Dataset entries:

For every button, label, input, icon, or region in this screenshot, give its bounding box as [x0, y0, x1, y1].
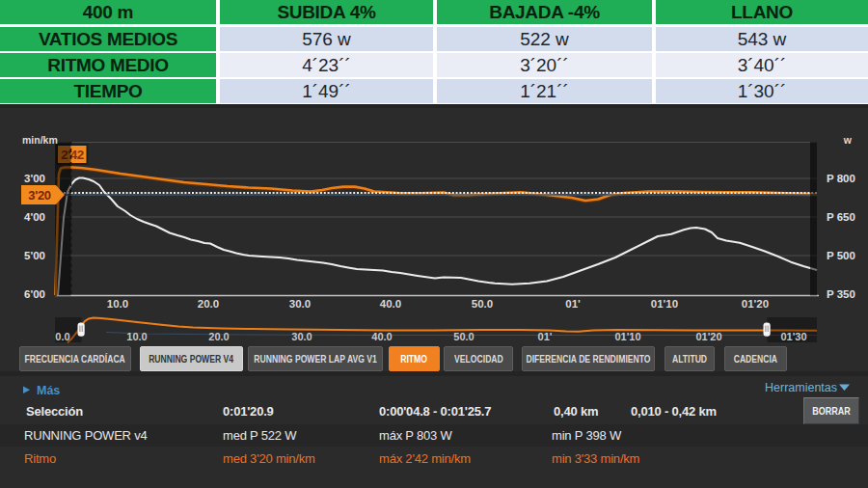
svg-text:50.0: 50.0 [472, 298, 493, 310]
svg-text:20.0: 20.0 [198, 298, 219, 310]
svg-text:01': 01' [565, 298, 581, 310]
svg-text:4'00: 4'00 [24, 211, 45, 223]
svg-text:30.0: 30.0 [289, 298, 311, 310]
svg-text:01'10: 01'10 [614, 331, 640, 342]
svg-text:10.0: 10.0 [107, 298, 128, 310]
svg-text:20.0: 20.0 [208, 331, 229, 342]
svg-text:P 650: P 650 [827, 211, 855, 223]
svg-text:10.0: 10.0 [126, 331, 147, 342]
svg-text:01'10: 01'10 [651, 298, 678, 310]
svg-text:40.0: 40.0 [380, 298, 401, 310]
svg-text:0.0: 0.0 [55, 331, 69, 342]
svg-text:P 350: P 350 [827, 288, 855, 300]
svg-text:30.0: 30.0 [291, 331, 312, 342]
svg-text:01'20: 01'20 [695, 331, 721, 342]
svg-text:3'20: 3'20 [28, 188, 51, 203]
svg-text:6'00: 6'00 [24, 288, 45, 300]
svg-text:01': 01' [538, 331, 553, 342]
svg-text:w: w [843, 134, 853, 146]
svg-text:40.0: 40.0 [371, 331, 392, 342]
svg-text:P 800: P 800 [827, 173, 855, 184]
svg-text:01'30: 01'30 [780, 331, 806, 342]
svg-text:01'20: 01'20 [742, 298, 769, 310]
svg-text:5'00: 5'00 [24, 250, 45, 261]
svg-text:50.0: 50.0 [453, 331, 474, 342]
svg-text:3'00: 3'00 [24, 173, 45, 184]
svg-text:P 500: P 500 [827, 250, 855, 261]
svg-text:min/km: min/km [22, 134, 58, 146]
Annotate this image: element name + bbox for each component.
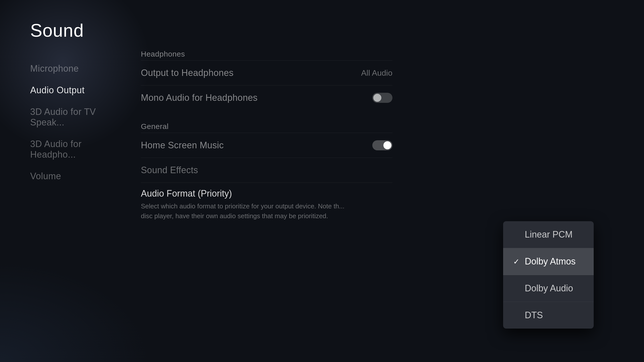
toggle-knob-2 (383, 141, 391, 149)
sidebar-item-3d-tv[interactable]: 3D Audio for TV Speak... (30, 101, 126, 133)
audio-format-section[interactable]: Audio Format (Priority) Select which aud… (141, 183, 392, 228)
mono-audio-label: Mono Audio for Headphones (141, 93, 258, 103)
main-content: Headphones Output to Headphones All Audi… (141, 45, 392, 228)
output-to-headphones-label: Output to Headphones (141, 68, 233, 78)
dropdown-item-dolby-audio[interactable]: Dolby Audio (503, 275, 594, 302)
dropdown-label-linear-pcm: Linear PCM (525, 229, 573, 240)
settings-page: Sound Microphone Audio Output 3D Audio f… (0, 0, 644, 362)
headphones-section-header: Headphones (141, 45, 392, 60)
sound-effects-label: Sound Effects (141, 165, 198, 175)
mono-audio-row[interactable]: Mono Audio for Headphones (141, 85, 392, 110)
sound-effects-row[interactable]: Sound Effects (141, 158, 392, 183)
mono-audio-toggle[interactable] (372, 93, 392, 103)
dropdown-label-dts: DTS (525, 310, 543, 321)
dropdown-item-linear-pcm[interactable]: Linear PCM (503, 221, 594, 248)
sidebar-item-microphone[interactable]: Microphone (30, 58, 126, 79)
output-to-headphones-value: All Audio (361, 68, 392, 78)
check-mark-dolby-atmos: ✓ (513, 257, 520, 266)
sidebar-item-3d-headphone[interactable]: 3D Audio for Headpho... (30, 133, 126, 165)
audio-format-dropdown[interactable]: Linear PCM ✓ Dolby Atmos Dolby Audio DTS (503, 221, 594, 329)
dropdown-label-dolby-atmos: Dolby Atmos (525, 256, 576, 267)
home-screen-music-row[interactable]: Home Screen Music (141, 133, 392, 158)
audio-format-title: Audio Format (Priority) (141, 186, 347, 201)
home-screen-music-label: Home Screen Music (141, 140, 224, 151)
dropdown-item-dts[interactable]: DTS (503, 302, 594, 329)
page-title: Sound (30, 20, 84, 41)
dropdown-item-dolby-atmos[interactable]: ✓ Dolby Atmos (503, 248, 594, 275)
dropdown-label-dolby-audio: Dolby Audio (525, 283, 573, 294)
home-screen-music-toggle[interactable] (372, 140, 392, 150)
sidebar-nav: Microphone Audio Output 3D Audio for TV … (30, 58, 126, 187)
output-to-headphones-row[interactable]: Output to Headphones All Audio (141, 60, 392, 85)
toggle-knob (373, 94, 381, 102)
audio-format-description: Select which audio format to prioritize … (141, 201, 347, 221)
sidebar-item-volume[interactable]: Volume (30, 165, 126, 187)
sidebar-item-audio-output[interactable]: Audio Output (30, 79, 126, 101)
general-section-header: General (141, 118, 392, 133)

_Instructions to follow_
Filter the records above for the string "section" and copy each matching line.

_Answer space_
audio-format-section[interactable]: Audio Format (Priority) Select which aud… (141, 183, 392, 228)
headphones-section-header: Headphones (141, 45, 392, 60)
general-section-header: General (141, 118, 392, 133)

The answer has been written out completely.